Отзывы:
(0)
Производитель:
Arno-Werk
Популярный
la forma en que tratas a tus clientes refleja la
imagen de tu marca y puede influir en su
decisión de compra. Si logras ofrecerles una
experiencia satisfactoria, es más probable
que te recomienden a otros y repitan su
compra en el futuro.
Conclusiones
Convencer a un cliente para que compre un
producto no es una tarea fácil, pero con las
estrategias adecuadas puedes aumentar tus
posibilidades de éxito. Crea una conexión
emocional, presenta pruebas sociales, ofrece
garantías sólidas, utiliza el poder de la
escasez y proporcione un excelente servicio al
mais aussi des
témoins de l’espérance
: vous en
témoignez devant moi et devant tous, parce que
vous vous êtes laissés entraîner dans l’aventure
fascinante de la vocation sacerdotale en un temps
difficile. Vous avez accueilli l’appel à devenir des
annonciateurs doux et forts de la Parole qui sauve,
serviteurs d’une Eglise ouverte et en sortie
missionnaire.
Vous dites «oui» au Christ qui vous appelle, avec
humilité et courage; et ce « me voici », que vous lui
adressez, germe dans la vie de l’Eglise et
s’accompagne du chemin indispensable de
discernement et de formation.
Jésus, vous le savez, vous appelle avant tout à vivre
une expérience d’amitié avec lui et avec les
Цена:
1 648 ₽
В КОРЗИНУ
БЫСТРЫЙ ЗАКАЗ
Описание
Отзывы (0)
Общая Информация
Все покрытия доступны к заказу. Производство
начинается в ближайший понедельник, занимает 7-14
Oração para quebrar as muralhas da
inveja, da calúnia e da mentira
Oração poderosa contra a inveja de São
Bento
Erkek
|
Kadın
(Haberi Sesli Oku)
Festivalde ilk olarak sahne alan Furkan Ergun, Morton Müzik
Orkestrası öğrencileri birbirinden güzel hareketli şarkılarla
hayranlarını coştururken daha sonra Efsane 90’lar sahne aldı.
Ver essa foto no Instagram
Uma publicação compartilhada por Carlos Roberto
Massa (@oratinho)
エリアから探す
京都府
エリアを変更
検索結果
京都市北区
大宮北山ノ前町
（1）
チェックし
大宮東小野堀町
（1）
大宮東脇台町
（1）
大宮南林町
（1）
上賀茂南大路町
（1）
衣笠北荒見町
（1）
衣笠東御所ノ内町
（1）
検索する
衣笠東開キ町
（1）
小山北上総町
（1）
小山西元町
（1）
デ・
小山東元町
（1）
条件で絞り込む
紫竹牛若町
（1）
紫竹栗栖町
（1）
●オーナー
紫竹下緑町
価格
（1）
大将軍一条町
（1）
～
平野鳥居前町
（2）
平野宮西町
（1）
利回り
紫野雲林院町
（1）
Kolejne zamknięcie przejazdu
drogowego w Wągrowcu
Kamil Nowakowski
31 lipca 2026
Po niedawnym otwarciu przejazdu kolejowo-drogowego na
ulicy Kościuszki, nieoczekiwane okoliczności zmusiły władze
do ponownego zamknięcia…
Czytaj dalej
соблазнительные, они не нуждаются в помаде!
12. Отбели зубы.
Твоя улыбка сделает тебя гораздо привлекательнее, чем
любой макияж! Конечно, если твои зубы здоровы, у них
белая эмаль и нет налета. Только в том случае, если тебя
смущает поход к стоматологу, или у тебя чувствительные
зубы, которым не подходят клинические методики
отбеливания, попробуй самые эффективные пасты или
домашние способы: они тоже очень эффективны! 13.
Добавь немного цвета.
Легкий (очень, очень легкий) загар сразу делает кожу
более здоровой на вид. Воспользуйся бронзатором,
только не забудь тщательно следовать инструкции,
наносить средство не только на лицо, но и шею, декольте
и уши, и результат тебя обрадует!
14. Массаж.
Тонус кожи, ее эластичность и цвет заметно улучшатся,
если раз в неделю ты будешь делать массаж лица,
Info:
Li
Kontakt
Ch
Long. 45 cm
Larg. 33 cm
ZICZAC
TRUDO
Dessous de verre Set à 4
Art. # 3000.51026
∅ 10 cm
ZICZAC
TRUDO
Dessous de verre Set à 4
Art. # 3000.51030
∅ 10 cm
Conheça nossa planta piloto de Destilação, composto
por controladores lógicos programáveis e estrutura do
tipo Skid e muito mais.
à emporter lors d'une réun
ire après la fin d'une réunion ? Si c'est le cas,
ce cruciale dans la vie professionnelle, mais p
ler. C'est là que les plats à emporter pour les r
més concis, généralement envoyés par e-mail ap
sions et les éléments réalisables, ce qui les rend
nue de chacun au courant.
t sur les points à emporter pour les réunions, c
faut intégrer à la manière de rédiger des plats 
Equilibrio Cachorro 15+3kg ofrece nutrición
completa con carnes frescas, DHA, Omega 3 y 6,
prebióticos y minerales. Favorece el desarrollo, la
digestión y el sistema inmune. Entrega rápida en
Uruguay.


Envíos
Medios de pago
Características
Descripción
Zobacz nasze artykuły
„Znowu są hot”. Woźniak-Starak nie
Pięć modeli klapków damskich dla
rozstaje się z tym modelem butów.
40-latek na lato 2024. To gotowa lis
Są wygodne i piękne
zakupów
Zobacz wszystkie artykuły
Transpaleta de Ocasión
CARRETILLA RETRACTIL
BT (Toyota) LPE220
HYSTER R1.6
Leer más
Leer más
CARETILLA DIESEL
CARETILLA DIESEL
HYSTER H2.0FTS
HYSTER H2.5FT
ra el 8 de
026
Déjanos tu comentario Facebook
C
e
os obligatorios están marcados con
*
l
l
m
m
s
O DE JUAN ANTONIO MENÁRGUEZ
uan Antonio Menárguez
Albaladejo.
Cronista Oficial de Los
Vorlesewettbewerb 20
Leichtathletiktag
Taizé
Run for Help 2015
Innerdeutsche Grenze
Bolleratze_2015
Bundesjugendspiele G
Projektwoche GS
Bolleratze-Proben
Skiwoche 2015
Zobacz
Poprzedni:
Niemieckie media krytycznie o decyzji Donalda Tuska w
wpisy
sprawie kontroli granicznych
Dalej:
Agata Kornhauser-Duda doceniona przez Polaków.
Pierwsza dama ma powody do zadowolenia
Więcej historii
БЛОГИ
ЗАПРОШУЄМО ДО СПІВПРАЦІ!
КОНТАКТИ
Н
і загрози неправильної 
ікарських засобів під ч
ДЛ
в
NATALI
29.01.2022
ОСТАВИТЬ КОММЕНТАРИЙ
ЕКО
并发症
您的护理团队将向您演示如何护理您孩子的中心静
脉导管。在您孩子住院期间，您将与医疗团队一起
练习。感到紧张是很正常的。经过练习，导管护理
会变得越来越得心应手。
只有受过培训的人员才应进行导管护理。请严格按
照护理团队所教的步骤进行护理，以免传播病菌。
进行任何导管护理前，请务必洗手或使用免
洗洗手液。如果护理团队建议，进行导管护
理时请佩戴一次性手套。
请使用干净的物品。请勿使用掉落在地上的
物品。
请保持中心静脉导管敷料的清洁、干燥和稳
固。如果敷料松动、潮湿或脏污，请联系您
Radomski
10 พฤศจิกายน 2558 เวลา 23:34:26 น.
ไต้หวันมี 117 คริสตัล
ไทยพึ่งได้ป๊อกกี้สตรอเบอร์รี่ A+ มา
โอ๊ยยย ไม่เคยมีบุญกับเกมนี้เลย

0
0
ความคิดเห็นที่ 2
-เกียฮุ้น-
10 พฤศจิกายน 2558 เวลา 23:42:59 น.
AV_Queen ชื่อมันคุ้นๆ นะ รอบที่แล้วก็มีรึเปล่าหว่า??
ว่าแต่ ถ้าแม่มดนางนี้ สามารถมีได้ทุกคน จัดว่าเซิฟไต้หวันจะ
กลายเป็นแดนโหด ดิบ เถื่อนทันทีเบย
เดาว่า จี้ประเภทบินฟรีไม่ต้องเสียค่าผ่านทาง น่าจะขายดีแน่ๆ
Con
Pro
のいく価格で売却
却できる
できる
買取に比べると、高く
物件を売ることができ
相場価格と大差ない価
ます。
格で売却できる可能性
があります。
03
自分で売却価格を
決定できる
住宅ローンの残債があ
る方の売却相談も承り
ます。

------------

● **What is needed**: The entries above hold a line with "humilité et courage;" and a later line with "любой макияж! Конечно, если". Write out exactly those lines and all lines between, nothing more.

● **Solution for this exercise**:
humilité et courage; et ce « me voici », que vous lui
adressez, germe dans la vie de l’Eglise et
s’accompagne du chemin indispensable de
discernement et de formation.
Jésus, vous le savez, vous appelle avant tout à vivre
une expérience d’amitié avec lui et avec les
Цена:
1 648 ₽
В КОРЗИНУ
БЫСТРЫЙ ЗАКАЗ
Описание
Отзывы (0)
Общая Информация
Все покрытия доступны к заказу. Производство
начинается в ближайший понедельник, занимает 7-14
Oração para quebrar as muralhas da
inveja, da calúnia e da mentira
Oração poderosa contra a inveja de São
Bento
Erkek
|
Kadın
(Haberi Sesli Oku)
Festivalde ilk olarak sahne alan Furkan Ergun, Morton Müzik
Orkestrası öğrencileri birbirinden güzel hareketli şarkılarla
hayranlarını coştururken daha sonra Efsane 90’lar sahne aldı.
Ver essa foto no Instagram
Uma publicação compartilhada por Carlos Roberto
Massa (@oratinho)
エリアから探す
京都府
エリアを変更
検索結果
京都市北区
大宮北山ノ前町
（1）
チェックし
大宮東小野堀町
（1）
大宮東脇台町
（1）
大宮南林町
（1）
上賀茂南大路町
（1）
衣笠北荒見町
（1）
衣笠東御所ノ内町
（1）
検索する
衣笠東開キ町
（1）
小山北上総町
（1）
小山西元町
（1）
デ・
小山東元町
（1）
条件で絞り込む
紫竹牛若町
（1）
紫竹栗栖町
（1）
●オーナー
紫竹下緑町
価格
（1）
大将軍一条町
（1）
～
平野鳥居前町
（2）
平野宮西町
（1）
利回り
紫野雲林院町
（1）
Kolejne zamknięcie przejazdu
drogowego w Wągrowcu
Kamil Nowakowski
31 lipca 2026
Po niedawnym otwarciu przejazdu kolejowo-drogowego na
ulicy Kościuszki, nieoczekiwane okoliczności zmusiły władze
do ponownego zamknięcia…
Czytaj dalej
соблазнительные, они не нуждаются в помаде!
12. Отбели зубы.
Твоя улыбка сделает тебя гораздо привлекательнее, чем
любой макияж! Конечно, если твои зубы здоровы, у них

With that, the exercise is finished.